Proportionality of the SRA’s extra powers in combatting economic crime must be considered
Ahead of the Economic Crime and Corporate Transparency Bill’s second reading in parliament, the Law Society of England and Wales has raised concerns at how effective the Solicitors Regulation Authority’s (SRA) additional powers will be in combatting economic crime.
“We welcome the second Economic Crime Bill’s intention of stopping money laundering in the UK and we also believe the Companies House reforms will help to improve transparency over UK company structures and strengthen the business environment,” said Law Society president Lubna Shuja.
“We support the UK government’s ongoing commitment to tackling economic crime, preventing the misuse and abuse of limited partnerships and corporate structures, and increasing the integrity of the registers maintained by the Registrars of Companies.
“We propose amendments to the Bill to provide greater clarity to the proposed legislation, which would assist companies and investment vehicles to operate smoothly in the UK.
“We do have a concern, however, over the government’s proposal to allow the SRA the ability to impose limitless financial penalties for economic crime disciplinary matters.
“The SRA’s fining powers have been substantially increased in relation to traditional firms and individuals from £2,000 to £25,000.
“There appears to have been little evidence that a parallel increase in the Financial Conduct Authority fining powers – or the large fines they have applied – have aided the fight against financial crime.
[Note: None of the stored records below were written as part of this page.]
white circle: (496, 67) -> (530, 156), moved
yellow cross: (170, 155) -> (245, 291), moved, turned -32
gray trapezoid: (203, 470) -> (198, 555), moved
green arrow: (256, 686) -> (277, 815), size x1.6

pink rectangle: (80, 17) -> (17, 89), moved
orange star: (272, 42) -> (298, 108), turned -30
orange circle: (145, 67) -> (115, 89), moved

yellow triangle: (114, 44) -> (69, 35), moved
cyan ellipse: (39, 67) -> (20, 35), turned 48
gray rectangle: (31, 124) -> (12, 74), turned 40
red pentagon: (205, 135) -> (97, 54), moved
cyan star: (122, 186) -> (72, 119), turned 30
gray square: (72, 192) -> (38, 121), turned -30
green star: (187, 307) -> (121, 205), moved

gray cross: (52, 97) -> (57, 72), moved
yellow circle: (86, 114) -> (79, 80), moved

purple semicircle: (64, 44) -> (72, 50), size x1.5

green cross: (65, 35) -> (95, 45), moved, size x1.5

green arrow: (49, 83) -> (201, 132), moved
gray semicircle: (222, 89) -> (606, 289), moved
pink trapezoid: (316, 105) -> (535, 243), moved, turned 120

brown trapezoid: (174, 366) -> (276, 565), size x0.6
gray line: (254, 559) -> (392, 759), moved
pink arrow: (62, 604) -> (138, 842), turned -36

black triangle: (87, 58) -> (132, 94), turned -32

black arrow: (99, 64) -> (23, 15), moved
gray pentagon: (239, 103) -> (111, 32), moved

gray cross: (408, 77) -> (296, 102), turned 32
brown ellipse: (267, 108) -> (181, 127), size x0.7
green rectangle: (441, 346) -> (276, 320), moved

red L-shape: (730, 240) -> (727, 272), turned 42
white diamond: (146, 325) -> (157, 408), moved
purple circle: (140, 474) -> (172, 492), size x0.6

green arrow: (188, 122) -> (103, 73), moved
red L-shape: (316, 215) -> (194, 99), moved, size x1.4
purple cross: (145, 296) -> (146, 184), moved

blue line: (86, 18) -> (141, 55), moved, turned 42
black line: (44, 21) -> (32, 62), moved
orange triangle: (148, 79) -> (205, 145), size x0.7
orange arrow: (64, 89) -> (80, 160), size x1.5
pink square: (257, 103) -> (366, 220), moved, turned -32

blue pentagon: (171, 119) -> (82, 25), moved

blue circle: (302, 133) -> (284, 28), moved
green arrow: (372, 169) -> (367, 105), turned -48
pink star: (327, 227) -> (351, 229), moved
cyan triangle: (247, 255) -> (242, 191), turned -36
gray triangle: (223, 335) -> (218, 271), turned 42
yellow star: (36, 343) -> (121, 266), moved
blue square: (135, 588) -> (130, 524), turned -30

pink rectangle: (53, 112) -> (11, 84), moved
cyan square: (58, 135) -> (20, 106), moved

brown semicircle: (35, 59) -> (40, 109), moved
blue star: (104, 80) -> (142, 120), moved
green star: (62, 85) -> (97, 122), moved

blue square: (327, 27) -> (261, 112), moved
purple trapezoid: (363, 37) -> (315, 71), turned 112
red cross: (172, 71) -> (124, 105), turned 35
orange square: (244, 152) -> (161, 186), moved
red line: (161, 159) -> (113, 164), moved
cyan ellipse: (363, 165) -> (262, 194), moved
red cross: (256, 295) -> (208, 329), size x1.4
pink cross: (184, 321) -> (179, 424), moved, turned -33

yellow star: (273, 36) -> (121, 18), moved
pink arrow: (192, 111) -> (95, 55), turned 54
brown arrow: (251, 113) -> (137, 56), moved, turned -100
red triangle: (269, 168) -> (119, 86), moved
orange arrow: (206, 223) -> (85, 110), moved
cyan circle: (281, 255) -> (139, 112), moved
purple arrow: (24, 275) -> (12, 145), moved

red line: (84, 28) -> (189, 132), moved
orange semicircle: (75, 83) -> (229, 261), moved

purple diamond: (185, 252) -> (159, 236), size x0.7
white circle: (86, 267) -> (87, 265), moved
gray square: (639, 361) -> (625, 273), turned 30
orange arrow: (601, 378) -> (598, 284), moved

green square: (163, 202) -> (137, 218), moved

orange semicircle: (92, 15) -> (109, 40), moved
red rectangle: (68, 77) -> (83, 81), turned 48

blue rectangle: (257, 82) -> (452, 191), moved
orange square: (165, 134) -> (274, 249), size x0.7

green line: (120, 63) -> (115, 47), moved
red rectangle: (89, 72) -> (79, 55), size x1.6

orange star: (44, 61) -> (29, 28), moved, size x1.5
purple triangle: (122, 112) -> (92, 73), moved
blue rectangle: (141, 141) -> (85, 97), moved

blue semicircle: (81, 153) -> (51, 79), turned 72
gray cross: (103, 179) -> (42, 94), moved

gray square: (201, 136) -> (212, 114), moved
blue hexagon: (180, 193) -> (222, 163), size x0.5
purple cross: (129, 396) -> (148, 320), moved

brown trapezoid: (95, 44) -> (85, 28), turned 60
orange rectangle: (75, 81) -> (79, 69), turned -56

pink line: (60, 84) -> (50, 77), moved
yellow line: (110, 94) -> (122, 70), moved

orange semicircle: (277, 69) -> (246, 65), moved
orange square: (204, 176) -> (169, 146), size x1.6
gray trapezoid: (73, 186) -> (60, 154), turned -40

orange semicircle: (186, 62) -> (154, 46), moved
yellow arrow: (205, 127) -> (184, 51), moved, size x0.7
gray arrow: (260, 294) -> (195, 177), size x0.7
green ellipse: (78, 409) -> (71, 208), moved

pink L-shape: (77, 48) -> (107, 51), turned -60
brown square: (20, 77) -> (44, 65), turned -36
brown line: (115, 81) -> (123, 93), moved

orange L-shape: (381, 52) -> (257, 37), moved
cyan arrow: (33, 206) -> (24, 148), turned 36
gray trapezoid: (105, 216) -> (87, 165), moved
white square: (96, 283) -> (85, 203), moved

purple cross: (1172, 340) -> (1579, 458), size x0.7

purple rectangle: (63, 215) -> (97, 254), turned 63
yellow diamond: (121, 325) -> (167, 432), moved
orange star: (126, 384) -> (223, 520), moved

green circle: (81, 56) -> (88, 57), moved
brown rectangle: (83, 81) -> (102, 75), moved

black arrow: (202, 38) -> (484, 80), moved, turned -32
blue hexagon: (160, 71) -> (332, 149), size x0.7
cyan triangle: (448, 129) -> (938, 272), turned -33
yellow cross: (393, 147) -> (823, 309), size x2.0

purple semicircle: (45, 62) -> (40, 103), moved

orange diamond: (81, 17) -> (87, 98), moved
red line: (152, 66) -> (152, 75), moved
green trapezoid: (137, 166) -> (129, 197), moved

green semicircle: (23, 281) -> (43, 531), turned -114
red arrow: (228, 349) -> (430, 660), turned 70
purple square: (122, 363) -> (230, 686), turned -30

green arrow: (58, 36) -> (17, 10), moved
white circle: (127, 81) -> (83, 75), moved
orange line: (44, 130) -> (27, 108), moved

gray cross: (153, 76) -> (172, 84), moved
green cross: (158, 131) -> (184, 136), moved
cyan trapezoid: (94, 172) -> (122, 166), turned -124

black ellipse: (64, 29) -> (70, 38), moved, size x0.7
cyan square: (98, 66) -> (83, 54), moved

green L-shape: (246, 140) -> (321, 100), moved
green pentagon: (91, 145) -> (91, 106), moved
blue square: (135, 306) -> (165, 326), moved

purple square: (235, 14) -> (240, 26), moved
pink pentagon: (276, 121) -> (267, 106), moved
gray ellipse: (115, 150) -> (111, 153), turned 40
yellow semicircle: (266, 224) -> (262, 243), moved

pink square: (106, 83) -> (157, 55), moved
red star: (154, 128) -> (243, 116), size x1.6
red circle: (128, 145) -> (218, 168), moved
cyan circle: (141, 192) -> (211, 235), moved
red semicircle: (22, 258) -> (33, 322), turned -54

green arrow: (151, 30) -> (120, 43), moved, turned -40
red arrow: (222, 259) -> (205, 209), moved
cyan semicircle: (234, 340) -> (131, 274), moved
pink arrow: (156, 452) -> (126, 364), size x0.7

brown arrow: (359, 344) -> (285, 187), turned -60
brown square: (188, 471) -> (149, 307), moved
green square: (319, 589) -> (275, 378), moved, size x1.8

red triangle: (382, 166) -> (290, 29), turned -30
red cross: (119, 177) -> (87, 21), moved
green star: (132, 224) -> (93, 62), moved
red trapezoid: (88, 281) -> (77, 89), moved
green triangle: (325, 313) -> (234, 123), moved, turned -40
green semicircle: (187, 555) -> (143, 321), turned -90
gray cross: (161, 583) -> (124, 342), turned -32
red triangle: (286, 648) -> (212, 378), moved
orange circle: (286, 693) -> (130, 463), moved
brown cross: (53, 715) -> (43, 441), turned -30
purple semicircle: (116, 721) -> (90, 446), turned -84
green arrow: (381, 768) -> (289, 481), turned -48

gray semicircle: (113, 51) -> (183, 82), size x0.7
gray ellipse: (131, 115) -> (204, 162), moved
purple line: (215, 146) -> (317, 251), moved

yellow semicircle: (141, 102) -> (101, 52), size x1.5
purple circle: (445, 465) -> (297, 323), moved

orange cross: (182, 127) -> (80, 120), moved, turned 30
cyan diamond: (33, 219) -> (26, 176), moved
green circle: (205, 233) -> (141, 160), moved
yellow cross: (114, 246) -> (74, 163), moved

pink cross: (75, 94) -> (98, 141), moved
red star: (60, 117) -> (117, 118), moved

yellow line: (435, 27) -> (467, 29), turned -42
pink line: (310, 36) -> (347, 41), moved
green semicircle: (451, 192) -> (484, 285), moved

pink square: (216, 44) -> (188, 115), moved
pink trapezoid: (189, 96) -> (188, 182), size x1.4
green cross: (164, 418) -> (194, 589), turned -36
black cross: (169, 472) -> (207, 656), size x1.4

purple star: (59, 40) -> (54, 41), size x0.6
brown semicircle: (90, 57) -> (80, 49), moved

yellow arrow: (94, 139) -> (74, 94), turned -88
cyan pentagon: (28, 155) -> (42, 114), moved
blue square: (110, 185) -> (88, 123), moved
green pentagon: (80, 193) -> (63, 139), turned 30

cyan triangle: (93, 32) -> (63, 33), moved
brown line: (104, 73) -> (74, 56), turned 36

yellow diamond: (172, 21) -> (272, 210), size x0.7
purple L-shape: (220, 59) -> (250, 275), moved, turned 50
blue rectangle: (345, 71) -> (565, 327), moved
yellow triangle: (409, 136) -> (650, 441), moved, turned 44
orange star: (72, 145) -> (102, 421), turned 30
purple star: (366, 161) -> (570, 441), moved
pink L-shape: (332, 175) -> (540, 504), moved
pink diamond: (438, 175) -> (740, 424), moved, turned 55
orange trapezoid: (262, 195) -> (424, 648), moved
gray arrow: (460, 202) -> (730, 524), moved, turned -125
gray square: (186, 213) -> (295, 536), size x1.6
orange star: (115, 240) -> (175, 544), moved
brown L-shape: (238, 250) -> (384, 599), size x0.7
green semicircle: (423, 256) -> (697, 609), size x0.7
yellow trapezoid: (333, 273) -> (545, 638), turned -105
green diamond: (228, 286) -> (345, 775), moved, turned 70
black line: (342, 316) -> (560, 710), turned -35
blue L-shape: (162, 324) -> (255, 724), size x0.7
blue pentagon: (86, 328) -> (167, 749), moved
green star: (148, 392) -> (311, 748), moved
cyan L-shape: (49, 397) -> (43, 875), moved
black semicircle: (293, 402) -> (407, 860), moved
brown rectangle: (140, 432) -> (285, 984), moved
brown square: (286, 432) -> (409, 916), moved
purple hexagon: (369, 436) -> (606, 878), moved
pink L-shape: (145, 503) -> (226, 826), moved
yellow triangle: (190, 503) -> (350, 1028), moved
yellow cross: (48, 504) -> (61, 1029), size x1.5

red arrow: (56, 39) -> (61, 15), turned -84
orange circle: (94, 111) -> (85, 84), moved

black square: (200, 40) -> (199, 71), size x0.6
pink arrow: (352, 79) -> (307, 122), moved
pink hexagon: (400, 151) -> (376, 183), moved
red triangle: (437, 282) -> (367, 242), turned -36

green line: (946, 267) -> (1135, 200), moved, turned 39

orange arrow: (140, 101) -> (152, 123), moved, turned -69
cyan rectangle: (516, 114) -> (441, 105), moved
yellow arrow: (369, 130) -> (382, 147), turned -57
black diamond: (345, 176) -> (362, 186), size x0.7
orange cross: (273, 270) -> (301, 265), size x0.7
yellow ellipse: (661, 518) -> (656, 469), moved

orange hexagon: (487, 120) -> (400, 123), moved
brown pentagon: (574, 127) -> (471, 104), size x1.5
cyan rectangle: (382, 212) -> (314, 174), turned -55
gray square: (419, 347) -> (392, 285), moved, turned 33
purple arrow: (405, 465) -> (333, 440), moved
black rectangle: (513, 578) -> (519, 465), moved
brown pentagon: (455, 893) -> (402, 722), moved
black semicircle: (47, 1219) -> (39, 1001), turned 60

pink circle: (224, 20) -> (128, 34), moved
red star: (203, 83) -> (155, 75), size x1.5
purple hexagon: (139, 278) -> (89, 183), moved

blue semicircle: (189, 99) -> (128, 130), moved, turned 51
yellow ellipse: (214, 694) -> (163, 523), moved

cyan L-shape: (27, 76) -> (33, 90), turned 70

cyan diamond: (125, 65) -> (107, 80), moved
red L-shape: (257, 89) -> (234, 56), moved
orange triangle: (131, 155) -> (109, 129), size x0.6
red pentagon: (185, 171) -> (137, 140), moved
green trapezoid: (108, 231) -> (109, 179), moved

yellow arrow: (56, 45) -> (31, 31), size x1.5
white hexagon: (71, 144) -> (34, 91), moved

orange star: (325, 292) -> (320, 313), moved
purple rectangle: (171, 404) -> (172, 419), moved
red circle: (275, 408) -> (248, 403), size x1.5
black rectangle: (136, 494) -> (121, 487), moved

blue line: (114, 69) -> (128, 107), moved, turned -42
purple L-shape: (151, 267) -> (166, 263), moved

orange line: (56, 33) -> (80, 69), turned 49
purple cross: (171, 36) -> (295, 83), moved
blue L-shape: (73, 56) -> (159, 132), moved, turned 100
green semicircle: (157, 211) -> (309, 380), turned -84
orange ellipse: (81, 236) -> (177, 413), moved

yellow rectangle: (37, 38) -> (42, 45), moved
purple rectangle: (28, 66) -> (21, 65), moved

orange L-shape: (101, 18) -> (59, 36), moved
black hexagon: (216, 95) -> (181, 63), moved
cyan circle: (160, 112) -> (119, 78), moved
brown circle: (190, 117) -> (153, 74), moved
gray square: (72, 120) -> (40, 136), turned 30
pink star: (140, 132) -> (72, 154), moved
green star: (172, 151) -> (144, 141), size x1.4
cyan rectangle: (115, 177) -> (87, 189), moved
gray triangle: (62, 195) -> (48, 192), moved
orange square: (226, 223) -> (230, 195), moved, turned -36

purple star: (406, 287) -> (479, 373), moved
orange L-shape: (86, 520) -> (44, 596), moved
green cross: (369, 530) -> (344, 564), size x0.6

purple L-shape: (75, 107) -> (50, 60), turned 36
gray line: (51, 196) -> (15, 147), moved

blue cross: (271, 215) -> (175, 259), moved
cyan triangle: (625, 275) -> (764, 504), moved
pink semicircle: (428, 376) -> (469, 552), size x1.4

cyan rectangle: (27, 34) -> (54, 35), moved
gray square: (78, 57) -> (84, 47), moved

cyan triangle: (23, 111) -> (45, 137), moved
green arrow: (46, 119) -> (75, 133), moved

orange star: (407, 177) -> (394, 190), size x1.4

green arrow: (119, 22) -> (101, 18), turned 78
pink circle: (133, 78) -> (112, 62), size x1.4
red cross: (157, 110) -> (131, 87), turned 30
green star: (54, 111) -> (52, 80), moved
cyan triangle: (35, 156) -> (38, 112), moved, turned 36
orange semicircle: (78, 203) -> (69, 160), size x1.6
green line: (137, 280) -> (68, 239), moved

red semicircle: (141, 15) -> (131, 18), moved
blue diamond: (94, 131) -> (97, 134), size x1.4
“Therefore, we do not have confidence that increased fining powers for the SRA would have a significant enough impact on the fight against economic crime to warrant the additional burden of regulation.
“We are concerned about the impact of the proposed additional powers on our members and we urge the government to carefully consider the proportionality of additional regulation.
“The proposed unlimited powers would be likely to cover more serious or significant cases which currently go before the Solicitors Disciplinary Tribunal (SDT) and we maintain that this should remain the case."